Netlink, Rochester, N.Y., which calls itself a "virtual 
banking-services provider," maintains the books for 6,000 Mexican 
factory workers in the
border city of Reynosa. Essentially, Netlink "exports" its ability to 
monitor offshore payrolls from databanks in New York. To add 100,000
workers next year, Netlink in June sold equity stakes to raise the 
$7.5 million it needs to add capacity in Rochester.

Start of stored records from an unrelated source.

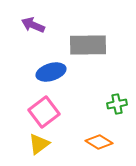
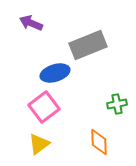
purple arrow: moved 2 px left, 2 px up
gray rectangle: rotated 21 degrees counterclockwise
blue ellipse: moved 4 px right, 1 px down
pink square: moved 5 px up
orange diamond: rotated 56 degrees clockwise
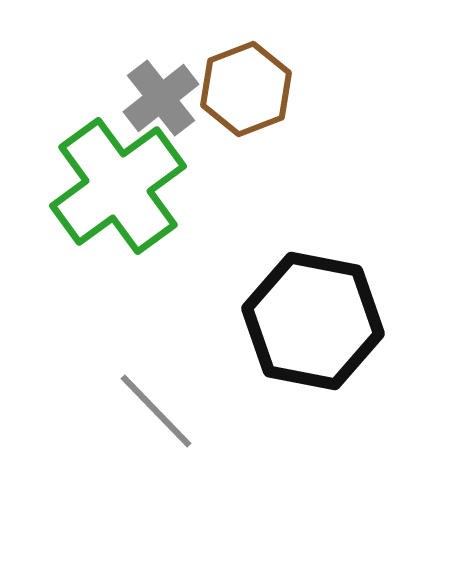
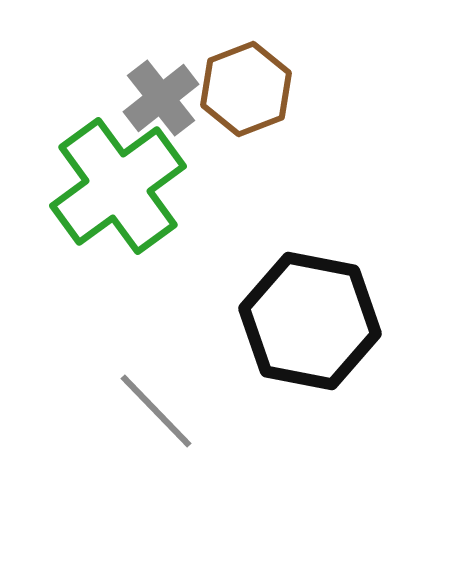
black hexagon: moved 3 px left
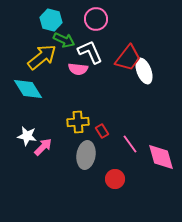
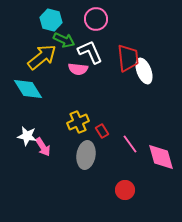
red trapezoid: rotated 44 degrees counterclockwise
yellow cross: rotated 20 degrees counterclockwise
pink arrow: rotated 102 degrees clockwise
red circle: moved 10 px right, 11 px down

Payroll services are one small example of how growing imports from 
Mexico lead directly to growing exports of U.S. expertise. Simply 
put, as
Mexico increases its exports of merchandise, it needs more imported 
brainpower to grease the flow. That's the silver lining behind a 
swelling
trade deficit with Mexico, which through the first nine months of 
this year ran to $18.6 billion.

World-wide, the U.S. trade deficit is set to surpass $450 billion. 
But while the gap in merchandise trade keeps growing, some economists 
see
indications that the trend won't last the decade. The reason: the 
growing U.S. trade in services, which now tops $250 billion annually 
and runs a
surplus of $80 billion. And both numbers, say economists, are poised 
to explode over the next 10 years.

"Services trade is the unsung hero of our trade balance," says Robert 
Litan, director, economic studies, at Washington's Brookings 
Institution.
According to a University of Michigan forecast, U.S. service exports 
will hit $650 billion by 2010 -- about the same volume of current U.S.
exports of farm and factory goods. World-wide, cross-border sales of 
services are around $1.3 trillion, most booked by U.S. providers.
Services sold by the No. 2 exporter, Britain, total just $100 billion.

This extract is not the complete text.